Os defensores do acordo afirmam que este ajudará a aprofundar a cooperação económica da UE com o Sul Global, onde a China já procura alianças em consequência da rutura provocada por Donald Trump na ordem comercial internacional.

O acordo ajudará também a UE a libertar-se da dependência da China em relação aos minerais críticos e às terras raras vitais para os sectores automóvel e tecnológico, uma vez que estes elementos são abundantes nos países do Mercosul.

O Brasil detém cerca de 20% das reservas mundiais de grafite, níquel, manganês e terras raras. Mas também detém 94% das reservas globais de nióbio, um metal utilizado na indústria aeroespacial, enquanto a Argentina é o terceiro maior produtor de lítio, um material utilizado nas baterias de veículos elétricos.

“O acordo não se resume apenas a questões económicas. A América Latina é uma região de intensa competição por influência entre os países ocidentais e a China. A não assinatura do acordo de comércio livre UE-Mercosul representava o risco de aproximar ainda mais as economias latino-americanas da órbita de Pequim.
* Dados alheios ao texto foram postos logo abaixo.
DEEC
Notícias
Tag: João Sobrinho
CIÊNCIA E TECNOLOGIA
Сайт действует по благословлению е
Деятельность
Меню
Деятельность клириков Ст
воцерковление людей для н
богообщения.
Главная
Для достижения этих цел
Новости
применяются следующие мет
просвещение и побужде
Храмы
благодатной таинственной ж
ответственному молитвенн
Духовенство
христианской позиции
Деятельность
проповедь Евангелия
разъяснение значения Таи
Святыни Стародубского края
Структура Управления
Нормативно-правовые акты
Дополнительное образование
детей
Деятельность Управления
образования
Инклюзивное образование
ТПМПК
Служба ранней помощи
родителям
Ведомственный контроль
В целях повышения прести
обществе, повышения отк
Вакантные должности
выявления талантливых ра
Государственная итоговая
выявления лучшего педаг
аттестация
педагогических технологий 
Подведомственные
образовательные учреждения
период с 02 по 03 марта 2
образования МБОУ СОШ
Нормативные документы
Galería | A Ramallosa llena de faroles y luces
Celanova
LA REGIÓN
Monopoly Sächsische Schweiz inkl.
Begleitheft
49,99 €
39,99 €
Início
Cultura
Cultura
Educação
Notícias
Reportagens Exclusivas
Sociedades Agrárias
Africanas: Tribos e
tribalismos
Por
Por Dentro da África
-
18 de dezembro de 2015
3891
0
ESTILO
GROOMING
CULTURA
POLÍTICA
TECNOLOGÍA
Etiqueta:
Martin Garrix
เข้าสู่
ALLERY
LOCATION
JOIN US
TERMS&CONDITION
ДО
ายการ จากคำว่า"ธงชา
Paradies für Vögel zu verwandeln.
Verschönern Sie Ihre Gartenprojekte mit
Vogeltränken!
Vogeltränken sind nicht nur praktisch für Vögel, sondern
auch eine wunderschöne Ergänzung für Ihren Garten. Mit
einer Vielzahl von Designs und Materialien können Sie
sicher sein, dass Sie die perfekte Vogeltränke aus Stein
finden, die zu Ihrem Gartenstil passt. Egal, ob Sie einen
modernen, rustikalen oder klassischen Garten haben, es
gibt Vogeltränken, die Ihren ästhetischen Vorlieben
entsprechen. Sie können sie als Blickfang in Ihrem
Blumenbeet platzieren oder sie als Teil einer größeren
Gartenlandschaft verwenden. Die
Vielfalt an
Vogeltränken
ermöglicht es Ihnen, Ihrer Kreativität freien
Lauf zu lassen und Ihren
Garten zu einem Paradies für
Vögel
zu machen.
“A conclusão do acordo sinaliza também que os europeus estão empenhados em diversificar os seus mercados de exportação, reduzindo a dependência dos EUA”, afirmou Agathe Demarais, investigadora sénior do Conselho Europeu dos Negócios Estrangeiros, um dos principais thinktank da UE.

Bélgica optou por abster-se na votação.

Preocupações ambientais mantêm-se

1.No final do ano passado, um conjunto de organizações agrícolas acusava o acordo de representar “graves riscos” para a segurança alimentar europeia, para os objetivos ambientais, para o bem-estar animal, para os padrões de condições de trabalho e para a subsistência dos agricultores.

2. Em abril passado, a organização não-governamental CAN Europe publicou uma análise na qual se dizia que o acordo UE-Mercosul provavelmente faria aumentar a contribuição do bloco para a crise climática, ao aumentar o comércio de produtos de elevada intensidade em termos de emissões. Na mesma análise, são levantadas preocupações relativamente à influência do acordo no aumento da desflorestação, com um aumento esperado nas importações europeias de carne de bovino e de soja, no enfraquecimento dos compromissos ambientais dos Estados-membros e no aumento do comércio de pesticidas proibidos no bloco europeu.

3. Mais de 450 organizações europeias e sul-americanas (incluindo redes ambientais, sindicatos, movimentos sociais e associações indígenas) têm criticado o acordo por “ser ruim para o planeta e para as pessoas”, denunciando negociações opacas e exclusão da sociedade civil.

4. Ambientalistas também criticam a falta de cláusulas vinculativas e mecanismos de sanção ambiental. As disposições actuais são vistas como insuficientes para garantir que padrões ambientais sejam realmente respeitados.